The federal government owns 28 percent of all land in the United States. But those lands are concentrated in 11 Western states: in those states, roughly half of the land is under federal ownership.
According to “Federal Land Ownership: Overview and Data,” published in 2012 by the Congressional Research Service, Nevada tops the list, with 81 percent federal ownership, followed by Utah, Alaska, Idaho, Oregon, California and Wyoming.
Land acquisition, ownership and management practices have changed significantly in U.S. history. “Initially Indian people owned and occupied North America,” said historian Patricia Limerick, director of the Center of the American West at the University of Colorado.
After U.S. independence, the federal government took over new land by treaty (with Indian tribes and European colonial powers), or conquest (of Indian nations, European colonial powers and neighboring countries, such as Mexico).

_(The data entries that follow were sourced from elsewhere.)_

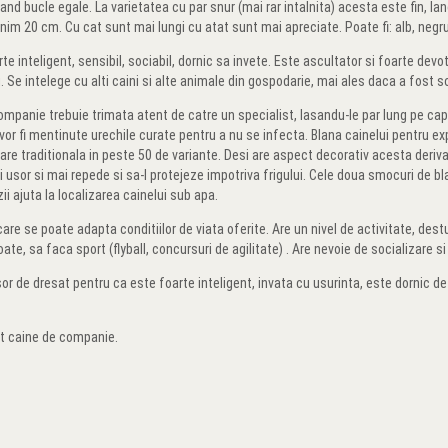
rmand bucle egale. La varietatea cu par snur (mai rar intalnita) acesta este fin, l
inim 20 cm. Cu cat sunt mai lungi cu atat sunt mai apreciate. Poate fi: alb, negru,
e inteligent, sensibil, sociabil, dornic sa invete. Este ascultator si foarte devot
. Se intelege cu alti caini si alte animale din gospodarie, mai ales daca a fost s
mpanie trebuie trimata atent de catre un specialist, lasandu-le par lung pe cap,
i vor fi mentinute urechile curate pentru a nu se infecta. Blana cainelui pentru e
re traditionala in peste 50 de variante. Desi are aspect decorativ acesta deriva d
i usor si mai repede si sa-l protejeze impotriva frigului. Cele doua smocuri de b
ii ajuta la localizarea cainelui sub apa.
are se poate adapta conditiilor de viata oferite. Are un nivel de activitate, des
noate, sa faca sport (flyball, concursuri de agilitate) . Are nevoie de socializare si
r de dresat pentru ca este foarte inteligent, invata cu usurinta, este dornic d
t caine de companie.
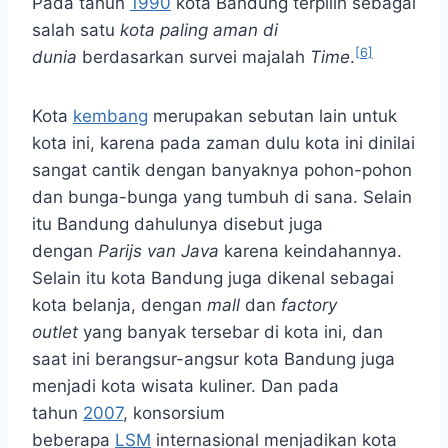
Pada tahun
1990
kota Bandung terpilih sebagai
salah satu
kota paling aman di
[6]
dunia
berdasarkan survei majalah
Time
.
Kota
kembang
merupakan sebutan lain untuk
kota ini, karena pada zaman dulu kota ini dinilai
sangat cantik dengan banyaknya pohon-pohon
dan bunga-bunga yang tumbuh di sana. Selain
itu Bandung dahulunya disebut juga
dengan
Parijs van Java
karena keindahannya.
Selain itu kota Bandung juga dikenal sebagai
kota belanja, dengan
mall
dan
factory
outlet
yang banyak tersebar di kota ini, dan
saat ini berangsur-angsur kota Bandung juga
menjadi kota wisata kuliner. Dan pada
tahun
2007
, konsorsium
beberapa
LSM
internasional menjadikan kota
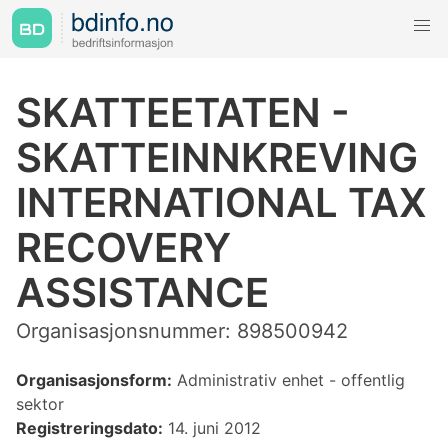
SKATTEETATEN -
SKATTEINNKREVING
INTERNATIONAL TAX
RECOVERY
ASSISTANCE
Organisasjonsnummer: 898500942
Organisasjonsform:
Administrativ enhet - offentlig
sektor
Registreringsdato:
14. juni 2012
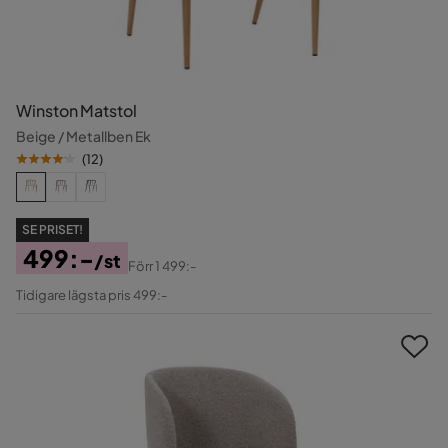
Winston Matstol
Beige / Metallben Ek
(
12
)
SE PRISET!
499:-
/st
Förr
1 499:-
Pris
Original
Tidigare lägsta pris 499:-
Pris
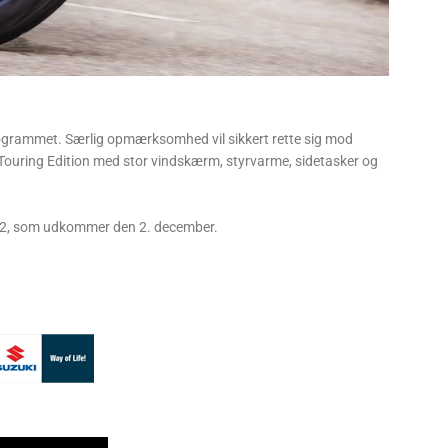
programmet. Særlig opmærksomhed vil sikkert rette sig mod
Touring Edition med stor vindskærm, styrvarme, sidetasker og
22, som udkommer den 2. december.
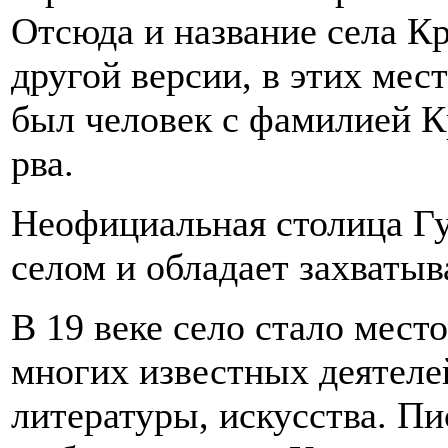
Отсюда и название села Кр
другой версии, в этих мес
был человек с фамилией К
рва.
Неофициальная столица Г
селом и обладает захваты
В 19 веке село стало мест
многих известных деятеле
литературы, искусства. П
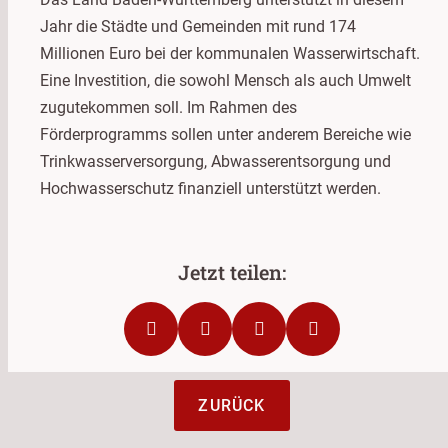
Jahr die Städte und Gemeinden mit rund 174
Millionen Euro bei der kommunalen Wasserwirtschaft.
Eine Investition, die sowohl Mensch als auch Umwelt
zugutekommen soll. Im Rahmen des
Förderprogramms sollen unter anderem Bereiche wie
Trinkwasserversorgung, Abwasserentsorgung und
Hochwasserschutz finanziell unterstützt werden.
ZURÜCK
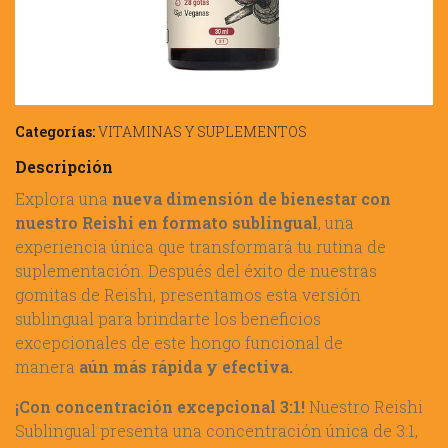
Categorías:
VITAMINAS Y SUPLEMENTOS
Descripción
Explora una
nueva dimensión de bienestar con
nuestro Reishi en formato sublingual
, una
experiencia única que transformará tu rutina de
suplementación. Después del éxito de nuestras
gomitas de Reishi, presentamos esta versión
sublingual para brindarte los beneficios
excepcionales de este hongo funcional de
manera
aún más rápida y efectiva.
¡Con concentración excepcional 3:1!
Nuestro Reishi
Sublingual presenta una concentración única de 3:1,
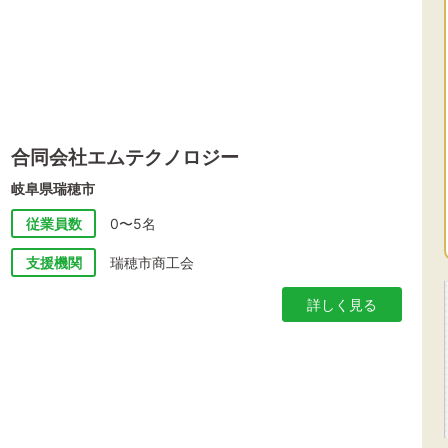
合同会社エムテクノロジー
岐阜県瑞穂市
従業員数
0〜5名
支援機関
瑞穂市商工会
詳しく見る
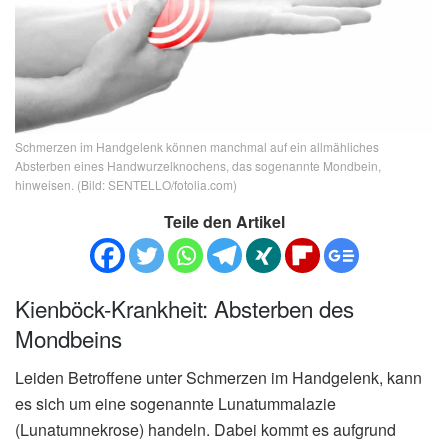
Schmerzen im Handgelenk können manchmal auf ein allmähliches
Absterben eines Handwurzelknochens, das sogenannte Mondbein,
hinweisen. (Bild: SENTELLO/fotolia.com)
Teile den Artikel
Kienböck-Krankheit: Absterben des
Mondbeins
Leiden Betroffene unter Schmerzen im Handgelenk, kann
es sich um eine sogenannte Lunatummalazie
(Lunatumnekrose) handeln. Dabei kommt es aufgrund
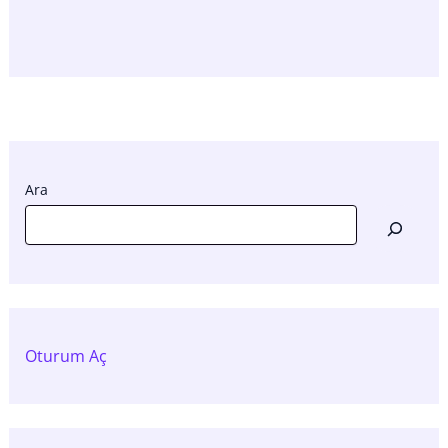
Ara
Oturum Aç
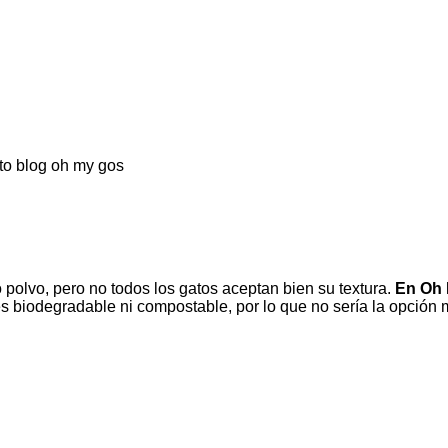
polvo, pero no todos los gatos aceptan bien su textura.
En Oh 
biodegradable ni compostable, por lo que no sería la opción m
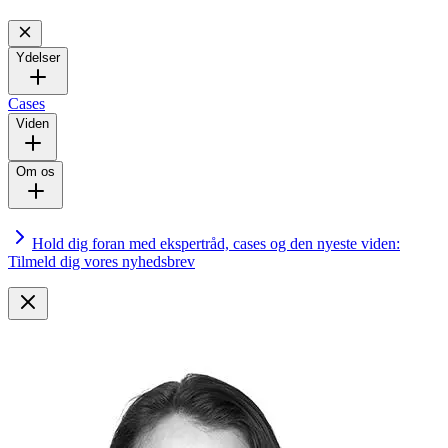
Ydelser
Cases
Viden
Om os
Hold dig foran med ekspertråd, cases og den nyeste viden:
Tilmeld dig vores nyhedsbrev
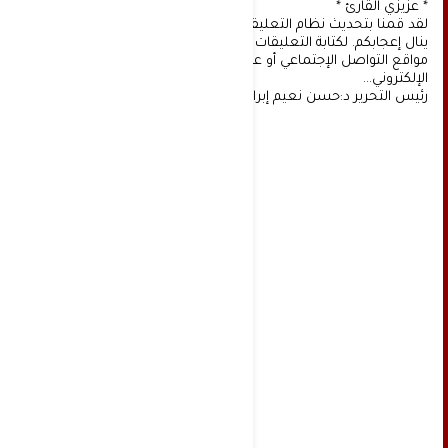
* عزيزي القارئ *
لقد قمنا بتحديث نظام التعليقات على موقعنا، ونأمل أن
ينال إعجابكم. لكتابة التعليقات يجب أولا التسجيل عن طريق
مواقع التواصل الإجتماعي أو عن طريق خدمة البريد
الإلكتروني...
رئيس التحرير د:حسن نعيم إبراهيم.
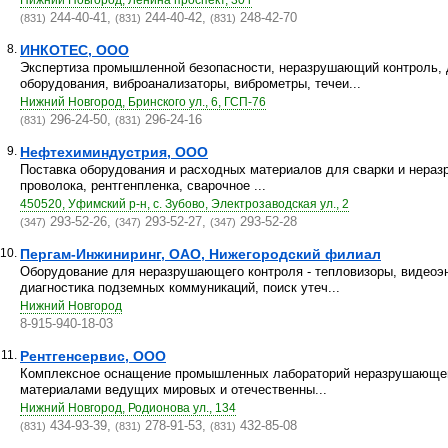
Нижний Новгород, Ленина проспект, 30 г
244-40-41,
244-40-42,
248-42-70
(831)
(831)
(831)
8.
ИНКОТЕС, ООО
Экспертиза промышленной безопасности, неразрушающий контроль, 
оборудования, виброанализаторы, виброметры, течеи...
Нижний Новгород, Бринского ул., 6, ГСП-76
296-24-50,
296-24-16
(831)
(831)
9.
Нефтехиминдустрия, ООО
Поставка оборудования и расходных материалов для сварки и нераз
проволока, рентгенпленка, сварочное ...
450520, Уфимский р-н, с. Зубово, Электрозаводская ул., 2
293-52-26,
293-52-27,
293-52-28
(347)
(347)
(347)
10.
Пергам-Инжиниринг, ОАО, Нижегородский филиал
Оборудование для неразрушающего контроля - тепловизоры, видеоэн
диагностика подземных коммуникаций, поиск утеч...
Нижний Новгород
8-915-940-18-03
11.
Рентгенсервис, ООО
Комплексное оснащение промышленных лабораторий неразрушающег
материалами ведущих мировых и отечественны...
Нижний Новгород, Родионова ул., 134
434-93-39,
278-91-53,
432-85-08
(831)
(831)
(831)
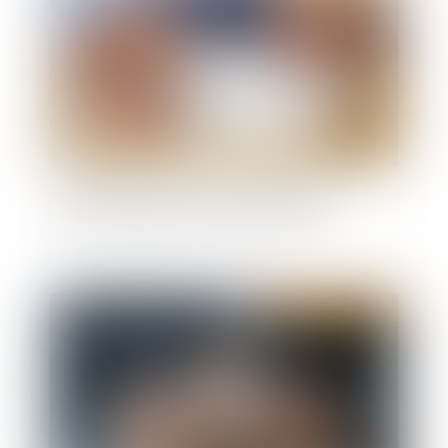
La délivrance conforme est une obligation
continue exigible tout au long du bail !
Publié le :
22/07/2025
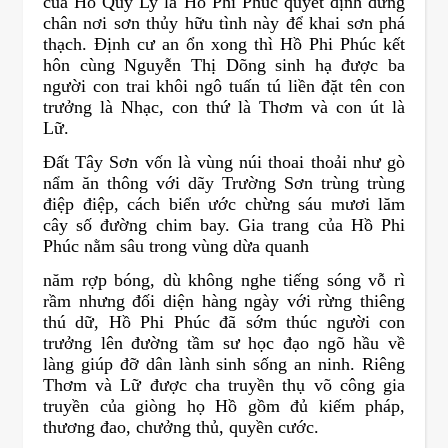
của Hồ Quý Ly là Hồ Phi Phúc quyết định dừng
chân nơi sơn thủy hữu tình này để khai sơn phá
thạch. Định cư an ổn xong thì Hồ Phi Phúc kết
hôn cùng Nguyễn Thị Dõng sinh hạ được ba
người con trai khôi ngô tuấn tú liền đặt tên con
trưởng là Nhạc, con thứ là Thơm và con út là
Lữ.
Đất Tây Sơn vốn là vùng núi thoai thoải như gò
nẩm ăn thông với dãy Trường Sơn trùng trùng
điệp điệp, cách biển ước chừng sáu mươi lăm
cây số đường chim bay. Gia trang của Hồ Phi
Phúc nằm sâu trong vùng dừa quanh
năm rợp bóng, dù không nghe tiếng sóng vỗ rì
rầm nhưng đối diện hàng ngày với rừng thiêng
thú dữ, Hồ Phi Phúc đã sớm thúc người con
trưởng lên đường tầm sư học đạo ngõ hầu về
làng giúp đỡ dân lành sinh sống an ninh. Riêng
Thơm và Lữ được cha truyền thụ võ công gia
truyền của giòng họ Hồ gồm đủ kiếm pháp,
thương đao, chưởng thủ, quyền cước.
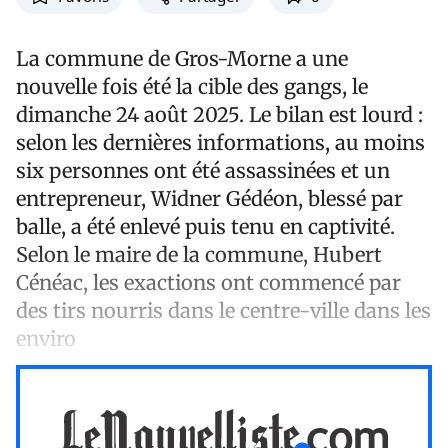
La commune de Gros-Morne a une
nouvelle fois été la cible des gangs, le
dimanche 24 août 2025. Le bilan est lourd :
selon les dernières informations, au moins
six personnes ont été assassinées et un
entrepreneur, Widner Gédéon, blessé par
balle, a été enlevé puis tenu en captivité.
Selon le maire de la commune, Hubert
Cénéac, les exactions ont commencé par
des tirs nourris dans le centre-ville dans les
enviro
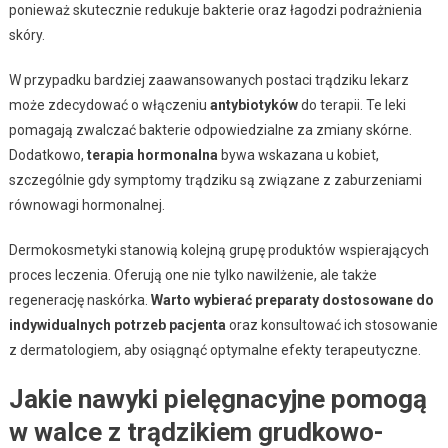
ponieważ skutecznie redukuje bakterie oraz łagodzi podrażnienia
skóry.
W przypadku bardziej zaawansowanych postaci trądziku lekarz
może zdecydować o włączeniu
antybiotyków
do terapii. Te leki
pomagają zwalczać bakterie odpowiedzialne za zmiany skórne.
Dodatkowo,
terapia hormonalna
bywa wskazana u kobiet,
szczególnie gdy symptomy trądziku są związane z zaburzeniami
równowagi hormonalnej.
Dermokosmetyki stanowią kolejną grupę produktów wspierających
proces leczenia. Oferują one nie tylko nawilżenie, ale także
regenerację naskórka.
Warto wybierać preparaty dostosowane do
indywidualnych potrzeb pacjenta
oraz konsultować ich stosowanie
z dermatologiem, aby osiągnąć optymalne efekty terapeutyczne.
Jakie nawyki pielęgnacyjne pomogą
w walce z trądzikiem grudkowo-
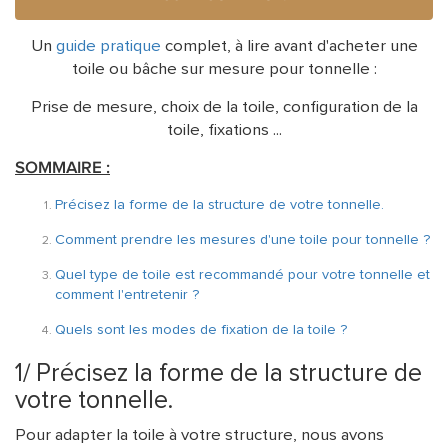
Un
guide pratique
complet, à lire avant d'acheter une
toile ou bâche sur mesure pour tonnelle :
Prise de mesure, choix de la toile, configuration de la
toile, fixations ...
SOMMAIRE :
Précisez la forme de la structure de votre tonnelle.
Comment prendre les mesures d'une toile pour tonnelle ?
Quel type de toile est recommandé pour votre tonnelle et
comment l'entretenir ?
Quels sont les modes de fixation de la toile ?
1/ Précisez la forme de la structure de
votre tonnelle.
Pour adapter la toile à votre structure, nous avons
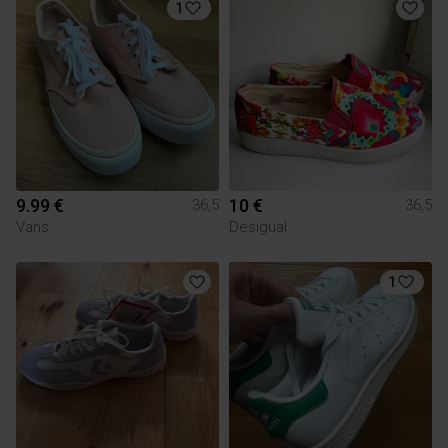
1
9.99 €
10 €
36,5
36,5
Vans
Desigual
1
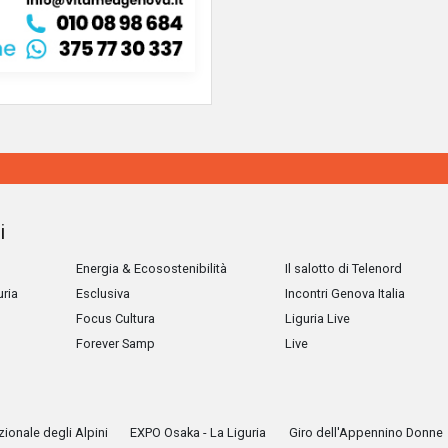
i
Energia & Ecosostenibilità
Il salotto di Telenord
uria
Esclusiva
Incontri Genova Italia
Focus Cultura
Liguria Live
Forever Samp
Live
ionale degli Alpini
EXPO Osaka - La Liguria
Giro dell'Appennino Donne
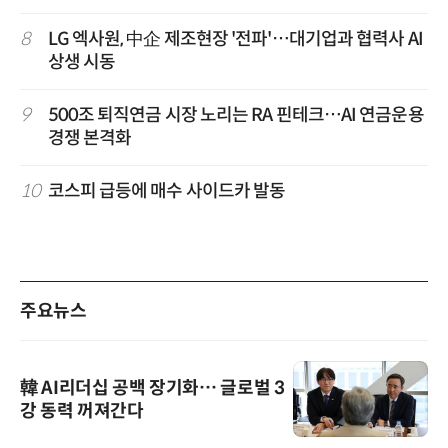
8
LG 엑사원, 中企 제조현장 '전파'…대기업과 협력사 AI
상생 시동
9
500조 퇴직연금 시장 노리는 RA 핀테크…AI 연금운용
경쟁 본격화
10
코스피 급등에 매수 사이드카 발동
주요뉴스
韓 AI리더십 공백 장기화… 글로벌 3
강 동력 꺼져간다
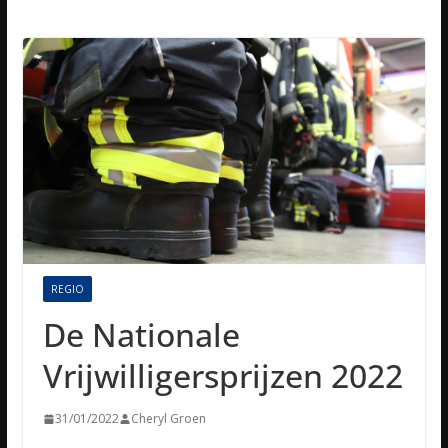
REGIO
De Nationale
Vrijwilligersprijzen 2022
31/01/2022
Cheryl Groen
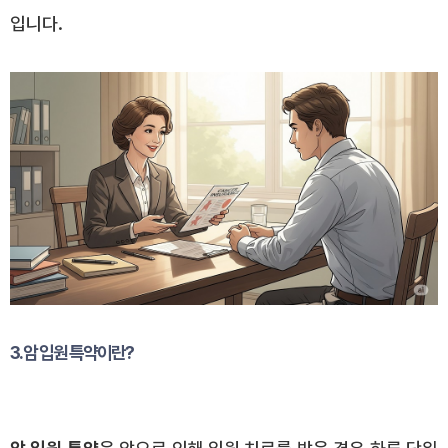
입니다.
3. 암 입원 특약이란?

As states entered the union, they typically ceded ownership of land not already privately owned to the federal government, which then disposed of the land by grant or sale—for instance, to homesteaders or railroads.
In the late 19th century, leaders of the Progressive movement, including Teddy Roosevelt, warned that the U.S. was despoiling its remaining wild areas, and could eventually run out of resources extracted from public lands, such as timber.
Government policy shifted to retaining ownership of most remaining land in the West, for preservation and productive resource management.
Citizens and companies would retain the right to use the land—for a fee.
“A grazing right becomes like another form of property,” Limerick said. “You don’t own the land, but you can pass that grazing right along as a piece of property. So at that point, the division between private and public becomes pretty fuzzy.”
The economics of federal land management can be fuzzy as well, said political scientist Daniel McCool, director of environmental and sustainability studies at the University of Utah.
“Grazing rights are still very heavily subsidized,” McCool said. “Ranchers pay a tiny fraction of market value.”
McCool and other critics say current federal land-management policy subsidizes the energy and timber industries as well, by charging below-market rates to exploit resources on public lands.
And McCool said economic studies have shown that shifting from federal to state land ownership in the West would not generate additional revenue to support local government services.
To the contrary, he said, such a change would likely raise costs for local land-users, such as ranchers, because the additional costs of land management would far outstrip new revenue generated for state and local government.